SESUATU yang menarik pascadebat pilpres, baik pada debat perdana yang diikuti capres maupun debat kedua, yang mempertemukan cawapres, adalah fenomena glorifikasi hasil debat.
Seakan-akan debat pilpres yang diagendakan KPU menjadi ukuran satu-satunya untuk menilai kapasitas kandidat pilpres. Sehingga rekam jejak pada banyak forum sebelumnya, yang saat ini dapat mudah diakses lewat platform media digital, dikesampingkan.
Boleh saja debat pilpres versi KPU dijadikan sebagai parameter utama penilaian, andaikan format debatnya memang dirancang untuk benar-benar menguji dan menggali otentifikasi dan kemampuan para kandidat, seperti pada debat pilpres ala Amerika Serikat (AS).
Bukan sebaliknya seperti lomba cerdas-cermat yang bisa dimenangkan oleh para penghafal kunci jawaban. Sehingga debat pilpres yang semestinya menjadi wahana adu argumentasi justru terdistorsi oleh aspek teknis prosedural yang kaku dan tidak luwes.
Bahkan untuk sekadar menanyakan maksud atau istilah yang digunakan lawan debat dalam mengajukan pertanyaan pun tidak diperkenankan.
Dengan durasi waktu terbatas, 150 menit, diikuti tiga capres maupun cawapres, dipotong break dan hal-hal teknis lainnya, sulit untuk bisa optimal mengeksplorasi pandangan dan visi-misi dari para kandidat.
Sehingga bila debat versi KPU mau dijadikan landasan untuk mengambil satu kesimpulan, sesungguhnya kurang relevan.
Adapun glorifikasi hasil debat, ditandai dengan pemberitaan media massa maupun melalui berbagai platform media sosial, yang boleh dikata telah berlebihan.
Glorifikasi adalah tindakan memberikan gambaran atau perlakuan yang sangat positif terhadap sesuatu atau seringkali melebih-lebihkan kelebihan atau prestasi atau pencapaian seseorang.
Glorifikasi juga bisa mencakup pembesaran atau penyajian berlebihan terhadap kejadian, ideologi, atau tokoh.

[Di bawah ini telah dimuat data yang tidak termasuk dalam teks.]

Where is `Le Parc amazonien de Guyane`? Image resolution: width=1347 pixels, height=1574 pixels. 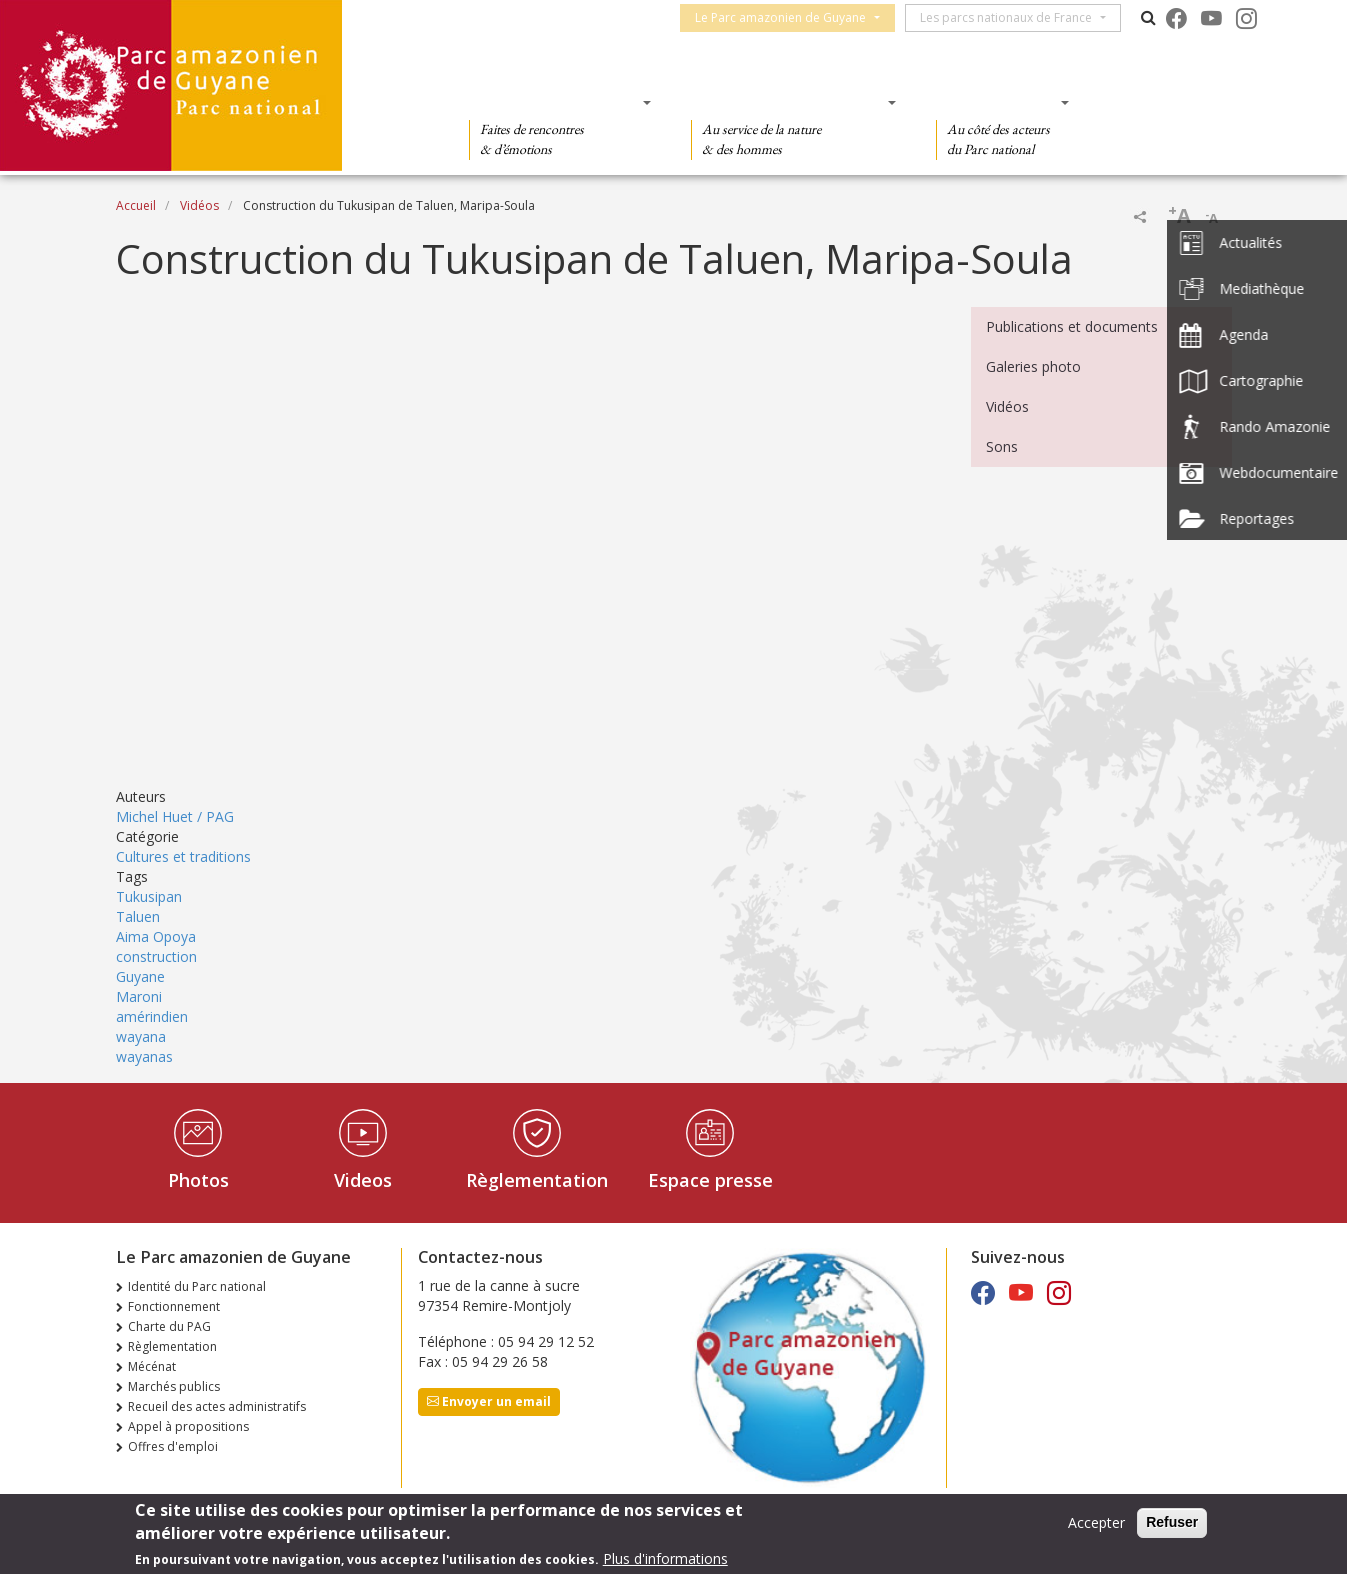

Seringkali dengan tujuan membangkitkan pengaguman atau dukungan dari khalayak.
Sesuatu yang wajar di masa kampanye, tapi bila itu dilakukan tanpa melihat riwayat adu gagasan pada moment sebelumnya, membawa kesan dramatisasi.
Ini yang perlu dilihat dan disikapi dengan pikiran terbuka. Afiliasi politik jangan kemudian membuat kita tak jujur dan bahkan sekadar menjadi corong legitimasi atas sesuatu yang bisa jadi sarat kamuflase.
Dalam konteks ini, glorifikasi dapat berujung atau menjadikan kelompok pendukung ada pada keyakinan terhadap sesuatu menyangkut ‘kehebatan’ atau ‘kemampuan’ seseorang, tapi faktanya kopong.
Artinya, glorifikasi dapat menyebabkan kekecewaan yang mendalam bila kemudian atau ternyata yang digandang-gandang itu tidak sesuai dengan harapan atau ekspektasi. Hanya polesan dan tak otentik.
Sekalipun dampak glorifikasi bervariasi, karena di satu sisi, dapat memunculkan atau hadirkan rasa inspirasi dan kekaguman terhadap sesuatu yang dipuja.